Both LaScala and Taylor credit Ambrose with being able to change with the times. Yes, Stevenson’s trademark was always a stingy man-to-man defense and toughness on that end of the floor. However, he refashioned his Stevenson teams over the years, particularly on the offensive end.

“As a coach he adjusted to his personnel and always took away what other teams wanted to do,” LaScala said. “But he doesn’t get enough credit for the offensive coach that he is. He changed everything when Brunson came.”

Taylor remembers seeing the transformation of his coach’s offensive philosophy and system.

“What stands out to me is how adaptable he was as a coach,” Taylor said. “We went from a grind it out, first team to 40 wins to five-out and how he completely changed things when Jalen came. He would morph the system to meet the strengths of his players.”

And he also meant a whole lot to those who played for him, both on and off the court.

Stevenson coach Pat Ambrose talking with Jalen Brunson during a 2013 game.

Stevenson coach Pat Ambrose talking with Jalen Brunson during a 2013 game.

Sun-Times file photo

Cashaw, the former Stevenson star who teamed up with Brunson for a state championship in 2015, credits Ambrose for so much of his own development.

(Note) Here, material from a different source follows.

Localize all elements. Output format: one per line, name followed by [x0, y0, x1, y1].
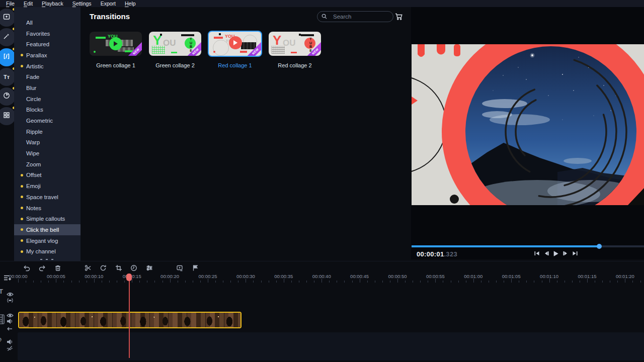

Cashaw says he and his teammates were “allowed to play free and play to our strengths.” But it was that defense that Ambrose taught that stood the test of time.

“The defensive principles and tactics put me ahead going into the next levels because it directly echoed the college principles,” Cashaw said. “He taught and drilled us on every spot we needed to be on defense.”

Cashaw, who went on to play college basketball at Rice and Creighton, says the impact of Ambrose continues to be felt to this day.

“He is family,” Cashaw said. “He still checks in, supports, and coaches me now. His coaching and mentorship greatly impacted me as a player and person.

“After playing for coach Ambrose, mentally I felt prepared for the rest of my career and life. I’m so grateful to be a part of his coaching career and thankful for everything he did for all of us.”

Ambrose, who is already an IBCA Hall of Fame inductee and former City/Suburban Hoops Report Coach of the Year, finished his final season at Stevenson with a 22-8 record and regional championship.